DEr vierte Morgen des Textlandes stille Bylle ist bearbeitet!

(Und hier geht’s endlich weiter im Text der Erzählung stille Bylle.)Die Wohnungstür wurde sofort geöffnet. Und Gesken stand einer großen, alten Frau mit vollem, weißem Haar gegenüber, das sie zu einem Bauernzopf geflochten trug.
„Moin, Gesken Paulsen, Kriminalpolizei!“
„Moin, Bente Piepenbrink!“
Und einen langen Augenblick sahen sich die beiden Frauen in die blauen Augen und stellten dabei fest, dass die jeweils andere keineswegs blauäugig war, dass sie aus dem selben Holz geschnitzt waren und miteinander sehr gut auskommen würden, was auch geschehen sollte.

Frau Piepenbrink zeigte schließlich auf die Tür zu ihrer Privatküche. „Einen Friesengeist?“ „Wenn die Arbeit getan ist, gern!“ Und beide lächelten sich an.

Damit Bente Piepenbrink gar nicht erst damit anfing, sich Sorgen um ihre zeugenschaftliche Einvernahme zu machen, sagte Gesken: „Der Kollege Winkler macht die zeugenschaftlichen Einvernahmen. Und es wäre gut, wenn Sie ihm dafür ein Büro oder Zimmer zur Verfügung stellen könnten.“ „Er kann unser Büro haben dafür!“, sagte die sehr tiefe Stimme der Hotelbesitzerin. „Und ich brauche ein Zimmer, viel Kaffee, ordentlich was zu beißen und was für die Bläss!“ Diesmal nickte Frau Piepenbrink nur.

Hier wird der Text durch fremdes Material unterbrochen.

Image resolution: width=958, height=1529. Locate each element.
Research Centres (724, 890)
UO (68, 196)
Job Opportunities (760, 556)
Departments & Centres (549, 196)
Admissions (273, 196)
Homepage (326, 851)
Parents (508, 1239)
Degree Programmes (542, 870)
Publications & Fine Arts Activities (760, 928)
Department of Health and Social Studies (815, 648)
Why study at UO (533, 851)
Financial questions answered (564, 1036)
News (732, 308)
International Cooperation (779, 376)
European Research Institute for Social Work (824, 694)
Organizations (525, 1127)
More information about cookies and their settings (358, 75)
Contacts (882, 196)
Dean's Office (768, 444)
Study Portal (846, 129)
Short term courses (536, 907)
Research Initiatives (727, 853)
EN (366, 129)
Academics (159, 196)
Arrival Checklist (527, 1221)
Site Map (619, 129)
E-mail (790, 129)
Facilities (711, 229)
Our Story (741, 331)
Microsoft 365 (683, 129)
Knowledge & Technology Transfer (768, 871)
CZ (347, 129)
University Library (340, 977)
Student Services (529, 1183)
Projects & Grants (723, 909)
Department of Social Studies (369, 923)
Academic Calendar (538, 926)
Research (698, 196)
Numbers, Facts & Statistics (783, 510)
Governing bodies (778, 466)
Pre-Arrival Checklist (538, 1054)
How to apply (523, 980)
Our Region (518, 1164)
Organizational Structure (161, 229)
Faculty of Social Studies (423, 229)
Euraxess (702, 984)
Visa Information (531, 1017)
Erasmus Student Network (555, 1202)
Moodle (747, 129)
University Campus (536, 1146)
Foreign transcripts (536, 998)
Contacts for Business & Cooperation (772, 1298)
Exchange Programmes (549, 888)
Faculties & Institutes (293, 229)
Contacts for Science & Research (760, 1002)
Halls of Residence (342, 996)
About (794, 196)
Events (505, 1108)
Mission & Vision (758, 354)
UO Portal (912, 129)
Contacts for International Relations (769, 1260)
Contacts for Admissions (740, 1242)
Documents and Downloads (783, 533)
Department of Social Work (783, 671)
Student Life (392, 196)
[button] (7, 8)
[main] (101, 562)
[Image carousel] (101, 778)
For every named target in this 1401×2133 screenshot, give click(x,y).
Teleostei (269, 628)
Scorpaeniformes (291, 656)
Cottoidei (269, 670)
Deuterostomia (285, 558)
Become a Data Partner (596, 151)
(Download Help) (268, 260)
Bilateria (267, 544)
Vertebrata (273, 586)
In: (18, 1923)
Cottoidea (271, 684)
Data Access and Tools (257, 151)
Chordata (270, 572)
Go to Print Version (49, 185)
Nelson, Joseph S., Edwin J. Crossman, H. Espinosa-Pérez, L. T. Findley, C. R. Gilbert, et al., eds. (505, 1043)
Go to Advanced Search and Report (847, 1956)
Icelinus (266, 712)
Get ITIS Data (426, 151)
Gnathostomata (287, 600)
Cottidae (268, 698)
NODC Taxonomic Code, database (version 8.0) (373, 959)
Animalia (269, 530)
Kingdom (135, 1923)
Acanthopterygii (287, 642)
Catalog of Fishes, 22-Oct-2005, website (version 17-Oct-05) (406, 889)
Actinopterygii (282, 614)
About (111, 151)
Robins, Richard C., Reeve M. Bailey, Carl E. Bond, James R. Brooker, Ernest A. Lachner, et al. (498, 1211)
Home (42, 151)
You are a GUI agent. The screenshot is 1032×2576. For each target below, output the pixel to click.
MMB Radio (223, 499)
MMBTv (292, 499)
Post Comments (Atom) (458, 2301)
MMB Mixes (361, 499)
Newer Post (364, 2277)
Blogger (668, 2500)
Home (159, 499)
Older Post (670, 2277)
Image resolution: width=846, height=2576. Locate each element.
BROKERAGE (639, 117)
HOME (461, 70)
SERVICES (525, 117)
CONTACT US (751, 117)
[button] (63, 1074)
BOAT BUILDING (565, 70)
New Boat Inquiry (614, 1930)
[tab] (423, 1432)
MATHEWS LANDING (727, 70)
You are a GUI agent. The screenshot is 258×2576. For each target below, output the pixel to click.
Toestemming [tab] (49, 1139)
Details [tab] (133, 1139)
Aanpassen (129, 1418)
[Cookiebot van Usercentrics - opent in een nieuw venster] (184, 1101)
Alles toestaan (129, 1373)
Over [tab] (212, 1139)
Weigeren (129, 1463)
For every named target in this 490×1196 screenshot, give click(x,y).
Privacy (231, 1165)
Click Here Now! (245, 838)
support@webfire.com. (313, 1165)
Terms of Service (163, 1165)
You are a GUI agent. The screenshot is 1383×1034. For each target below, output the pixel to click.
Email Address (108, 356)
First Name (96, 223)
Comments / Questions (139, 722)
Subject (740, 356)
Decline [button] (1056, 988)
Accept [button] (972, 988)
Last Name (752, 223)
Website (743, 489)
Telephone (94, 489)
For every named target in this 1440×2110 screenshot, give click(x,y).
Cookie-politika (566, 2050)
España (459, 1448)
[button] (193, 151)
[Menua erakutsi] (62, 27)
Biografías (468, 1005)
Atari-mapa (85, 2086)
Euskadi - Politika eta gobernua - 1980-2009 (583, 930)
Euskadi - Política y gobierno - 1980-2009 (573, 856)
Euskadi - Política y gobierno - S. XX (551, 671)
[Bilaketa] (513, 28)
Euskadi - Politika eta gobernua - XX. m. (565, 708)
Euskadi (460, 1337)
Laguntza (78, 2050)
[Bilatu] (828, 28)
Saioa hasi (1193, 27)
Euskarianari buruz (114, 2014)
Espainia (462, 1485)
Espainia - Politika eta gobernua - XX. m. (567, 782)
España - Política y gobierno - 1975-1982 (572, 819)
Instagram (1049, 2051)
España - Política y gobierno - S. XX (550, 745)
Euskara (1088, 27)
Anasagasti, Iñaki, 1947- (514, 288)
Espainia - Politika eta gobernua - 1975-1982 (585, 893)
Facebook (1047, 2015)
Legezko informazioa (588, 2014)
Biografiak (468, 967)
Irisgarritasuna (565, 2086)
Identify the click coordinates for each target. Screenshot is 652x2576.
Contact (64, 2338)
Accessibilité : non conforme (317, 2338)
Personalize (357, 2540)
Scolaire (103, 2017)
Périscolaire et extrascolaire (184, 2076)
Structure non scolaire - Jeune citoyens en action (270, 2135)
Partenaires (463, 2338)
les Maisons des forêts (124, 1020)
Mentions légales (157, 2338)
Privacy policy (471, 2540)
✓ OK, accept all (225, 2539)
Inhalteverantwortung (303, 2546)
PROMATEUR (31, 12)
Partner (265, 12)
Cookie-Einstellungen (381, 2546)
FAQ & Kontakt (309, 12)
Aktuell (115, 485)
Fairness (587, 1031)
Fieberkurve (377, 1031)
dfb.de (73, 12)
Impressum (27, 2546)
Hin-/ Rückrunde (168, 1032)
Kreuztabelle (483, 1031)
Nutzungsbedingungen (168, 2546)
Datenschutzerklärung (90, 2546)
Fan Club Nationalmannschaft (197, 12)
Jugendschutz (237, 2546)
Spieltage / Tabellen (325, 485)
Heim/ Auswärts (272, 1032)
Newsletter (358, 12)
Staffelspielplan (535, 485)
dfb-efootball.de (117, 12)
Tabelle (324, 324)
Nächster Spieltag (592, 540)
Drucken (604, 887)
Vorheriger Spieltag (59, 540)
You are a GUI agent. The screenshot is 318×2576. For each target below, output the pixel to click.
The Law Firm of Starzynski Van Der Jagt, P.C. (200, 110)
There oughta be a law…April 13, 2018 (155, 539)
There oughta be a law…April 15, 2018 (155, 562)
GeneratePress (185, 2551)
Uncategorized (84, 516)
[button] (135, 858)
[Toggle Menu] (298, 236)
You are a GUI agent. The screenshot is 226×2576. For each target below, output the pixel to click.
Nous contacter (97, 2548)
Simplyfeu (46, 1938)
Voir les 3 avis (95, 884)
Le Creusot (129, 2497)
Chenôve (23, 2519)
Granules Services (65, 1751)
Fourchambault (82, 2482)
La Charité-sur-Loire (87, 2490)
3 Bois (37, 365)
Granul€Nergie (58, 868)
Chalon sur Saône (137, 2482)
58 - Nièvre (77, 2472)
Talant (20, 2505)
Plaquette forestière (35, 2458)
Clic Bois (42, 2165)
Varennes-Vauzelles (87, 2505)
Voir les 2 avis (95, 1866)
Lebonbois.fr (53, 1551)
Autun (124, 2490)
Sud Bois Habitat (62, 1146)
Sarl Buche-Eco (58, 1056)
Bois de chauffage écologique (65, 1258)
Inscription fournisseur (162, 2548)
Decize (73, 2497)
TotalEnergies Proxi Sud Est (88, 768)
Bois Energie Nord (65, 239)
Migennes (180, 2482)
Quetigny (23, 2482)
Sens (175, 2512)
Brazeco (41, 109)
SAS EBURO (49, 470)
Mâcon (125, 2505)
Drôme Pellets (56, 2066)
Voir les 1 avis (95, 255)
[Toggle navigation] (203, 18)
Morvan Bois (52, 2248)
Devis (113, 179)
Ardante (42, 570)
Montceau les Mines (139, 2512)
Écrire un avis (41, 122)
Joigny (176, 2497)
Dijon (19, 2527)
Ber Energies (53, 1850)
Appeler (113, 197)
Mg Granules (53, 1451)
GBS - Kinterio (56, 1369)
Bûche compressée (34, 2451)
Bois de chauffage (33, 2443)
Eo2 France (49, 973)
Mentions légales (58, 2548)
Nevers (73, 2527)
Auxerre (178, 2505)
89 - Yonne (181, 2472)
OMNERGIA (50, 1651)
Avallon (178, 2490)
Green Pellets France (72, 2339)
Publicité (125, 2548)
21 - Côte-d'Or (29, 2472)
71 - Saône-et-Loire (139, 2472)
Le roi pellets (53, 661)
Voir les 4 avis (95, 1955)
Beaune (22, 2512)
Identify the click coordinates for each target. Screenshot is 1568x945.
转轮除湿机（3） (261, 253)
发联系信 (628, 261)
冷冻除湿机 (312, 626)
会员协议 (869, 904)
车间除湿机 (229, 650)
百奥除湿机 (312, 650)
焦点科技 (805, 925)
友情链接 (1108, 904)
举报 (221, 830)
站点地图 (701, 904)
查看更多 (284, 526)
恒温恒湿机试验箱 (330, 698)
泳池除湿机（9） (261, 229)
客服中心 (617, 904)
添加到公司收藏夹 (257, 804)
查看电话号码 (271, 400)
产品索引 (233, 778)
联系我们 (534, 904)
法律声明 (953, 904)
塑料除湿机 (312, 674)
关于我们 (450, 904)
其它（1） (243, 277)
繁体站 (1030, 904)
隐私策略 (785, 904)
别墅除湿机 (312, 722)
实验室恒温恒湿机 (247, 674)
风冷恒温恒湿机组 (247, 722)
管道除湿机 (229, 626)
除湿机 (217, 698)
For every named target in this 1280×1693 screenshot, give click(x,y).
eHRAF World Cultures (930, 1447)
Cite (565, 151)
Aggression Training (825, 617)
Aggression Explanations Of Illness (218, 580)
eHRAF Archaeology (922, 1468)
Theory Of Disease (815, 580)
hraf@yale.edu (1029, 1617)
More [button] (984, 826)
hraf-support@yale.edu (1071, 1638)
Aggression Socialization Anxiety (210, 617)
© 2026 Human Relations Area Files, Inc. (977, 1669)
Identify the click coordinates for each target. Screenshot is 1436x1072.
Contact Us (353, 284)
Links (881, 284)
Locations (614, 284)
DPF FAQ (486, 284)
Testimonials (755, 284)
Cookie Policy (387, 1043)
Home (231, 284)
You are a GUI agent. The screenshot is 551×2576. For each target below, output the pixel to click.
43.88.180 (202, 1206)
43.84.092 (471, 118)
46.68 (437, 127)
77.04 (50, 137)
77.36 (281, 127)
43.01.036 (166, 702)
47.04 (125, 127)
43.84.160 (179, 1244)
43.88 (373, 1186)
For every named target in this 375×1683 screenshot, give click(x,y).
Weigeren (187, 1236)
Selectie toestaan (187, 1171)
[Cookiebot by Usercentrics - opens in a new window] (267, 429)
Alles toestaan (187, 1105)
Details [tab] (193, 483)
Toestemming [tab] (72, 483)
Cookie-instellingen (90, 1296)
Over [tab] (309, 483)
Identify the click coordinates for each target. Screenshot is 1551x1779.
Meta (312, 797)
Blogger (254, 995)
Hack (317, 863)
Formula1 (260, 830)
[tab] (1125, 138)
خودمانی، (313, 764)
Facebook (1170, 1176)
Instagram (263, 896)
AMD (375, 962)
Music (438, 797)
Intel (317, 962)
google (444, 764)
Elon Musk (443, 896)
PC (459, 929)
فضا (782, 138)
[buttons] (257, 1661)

Die beiden Frauen und Bläss gingen zur Rezeption. Frau Piepenbrink legte Gesken eine Anmeldung auf den Tresen und gab ihr einen Schlüssel. „Die 212 ist noch frei. Das ist direkt über dem Zimmer, in dem die Bylle, ähm, die Frau Leuchteblau gewohnt hat. Die Frau Leuchteblau und die Frau Fuchs kamen seit vielen Jahren zweimal im Jahr zu uns. Aber zu diesem Treffen wollte sie eigentlich nicht kommen. Sie wollte nächsten Dienstag ins Krankenhaus gehen, um sich die Polypen herausnehmen zu lassen. „Es tut mir leid, Bente, dass ich Deine gute Küche nicht richtig genießen kann, weil ich nicht riechen kann!“, hat sie gesagt, als sie gestern Nachmittag da stand, wo sie jetzt stehen.“ „Wer wusste darüber Bescheid, dass sie dieses Problem hatte?“ „Alle wussten das. Diese Albertine Kohlmeier, die das Treffen organisiert hat, hat das überall ‚rumposaunt, warum die Frau Leuchteblau nicht kommen wollte, wie unmöglich sie das findet, und wie sie sie überzeugt hat, doch zu kommen.“

Gesken unterschrieb das Anmeldeformular und steckte den Zimmerschlüssel in ihre Hosentasche. Bente Piepenbrink beugte sich vor und machte eine Handbewegung in Geskens Richtung. Und die Polizeibeamtin, die schon hatte gehen wollen, hielt inne. „Ich hätte besser aufpassen sollen, als die Kohlmeiers, das Ehepaar von Hohlberg und die Bylle im kleinen Salon Amaretto getrunken haben. Das Fest sollte ja erst heute Abend stattfinden. Im Moment führe ich das Hotel ja allein. Mein Mann ist im Mai ja plötzlich verstorben. Und mein Sohn und meine Schwiegertochter wollen erst Anfang nächsten Jahres übernehmen.“ „Wann machen Sie ganz zu?“ „Am 01. September!“ „Wer hat den Amaretto bestellt und bezahlt.“ „Bestellt hat Albertine Kohlmeier. Und die drei Flaschen stehen auf der Rechnung von der Bylle.“ „So was habe ich mir gedacht. So sind die Rollen klar verteilt in einer Schicksalsgemeinschaft!“, dachte Gesken. Es war alles gesagt. Aber es war noch nicht alles getan. Und Gesken schenkte Frau Piepenbrink einen langen, tröstenden Blick, um Schuldgefühlen und Selbstzweifeln, die der Frau gekommen waren, oder die noch in einem seelischen Hinterhalt lauerten, etwas entgegenzusetzen, und um ihrem Beileid bezogen auf Frau Piepenbrinks persönlichen Verlust Ausdruck zu geben. Dann wandte sie sich mit einem kurzen Gruß ab und ging mit Bläss, die nicht von ihrer Seite wich, aus dem Hotel, um ein paar Sachen aus ihrem Auto zu holen.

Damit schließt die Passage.